Charles looked offended. “I do proper magic all the time. That’s just classic magic, and I know a number of similar spells.”
“Sure, but if you did it when we fell asleep we’d enter dream space call waiting and then we’d have to enter our conference code.”
Kyle thought about that for a minute. Actually, a conference code made a lot of sense. Otherwise wouldn’t everyone doing the spell show up in the same dream? Maybe the spell was more complex than that and it could pluck who you intended to talk to out of your mind. That or it wasn’t a popular spell.
Charles didn’t respond to Jessie’s jibe, which made Kyle think the spells he knew did include some sort of connection targeting component to their trigger. Instead he said, “Let’s assume you’re on for that for tonight, but I’ll task a research team to make sure the spell is safe.”
“You mean it might be one of those things where if we die in the dream we die in real life?”
“As far as I know, no such spell exists. It wouldn’t be a rational way to put together magic. It’s just something television shows do when they have extra special effects budget and they can’t figure out a good way to spend it all given their normal set. I’m more interested in the possibility that the Children are wise to your game and it’s a trap of some sort. It might send you into a permanent coma, for example. Alright, if no one has any more questions…” Charles leaned forward toward something out of his camera’s view.

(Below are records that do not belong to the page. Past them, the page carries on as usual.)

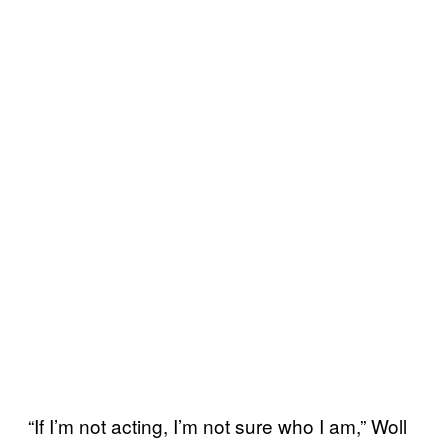
“If I’m not acting, I’m not sure who I am,” Woll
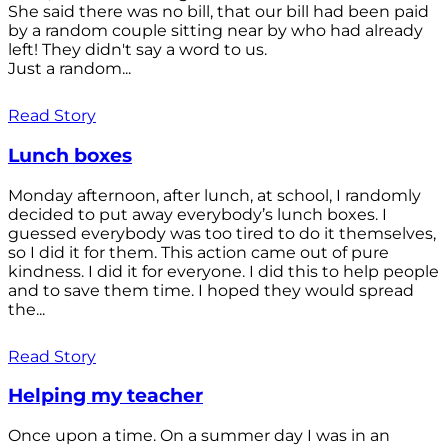
She said there was no bill, that our bill had been paid
by a random couple sitting near by who had already
left! They didn't say a word to us.
Just a random...
Read Story
Lunch boxes
Monday afternoon, after lunch, at school, I randomly
decided to put away everybody’s lunch boxes. I
guessed everybody was too tired to do it themselves,
so I did it for them. This action came out of pure
kindness. I did it for everyone. I did this to help people
and to save them time. I hoped they would spread
the...
Read Story
Helping my teacher
Once upon a time. On a summer day I was in an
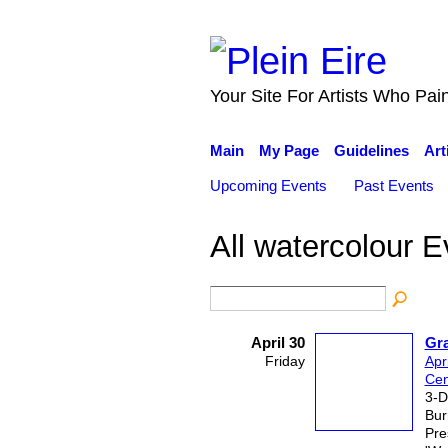
Your Site For Artists Who Pai
Main
My Page
Guidelines
Art
Upcoming Events
Past Events
All watercolour 
April 30
Gr
Friday
Apr
Cen
3-D
Bur
Pre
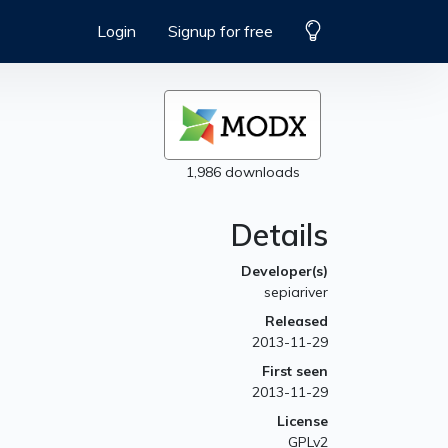
Login
Signup for free
1,986 downloads
Details
Developer(s)
sepiariver
Released
2013-11-29
First seen
2013-11-29
License
GPLv2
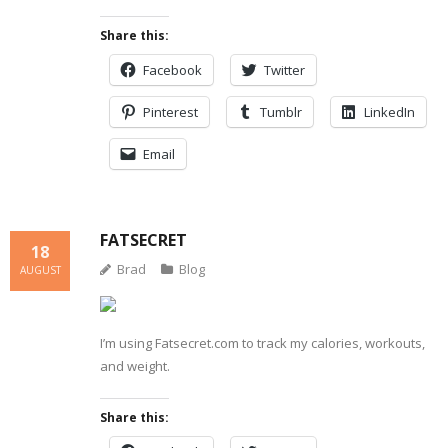
Share this:
Facebook
Twitter
Pinterest
Tumblr
LinkedIn
Email
FATSECRET
18
Brad
Blog
AUGUST
I’m using Fatsecret.com to track my calories, workouts,
and weight.
Share this:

Kyle stopped him by raising a hand, “You told me to take magic on the terms of the people who invented it and not try to apply my own logic.”
“I’m glad you paid attention. And?”
“What if the people who invented the spell thought you could die in a dream and it would be permanent? Lots of cultures have considered dreams and visions very important that way.”
“Ah, well, fair enough I suppose. If you enter the dream, try not to die.” Then with that comforting thought, he signed out.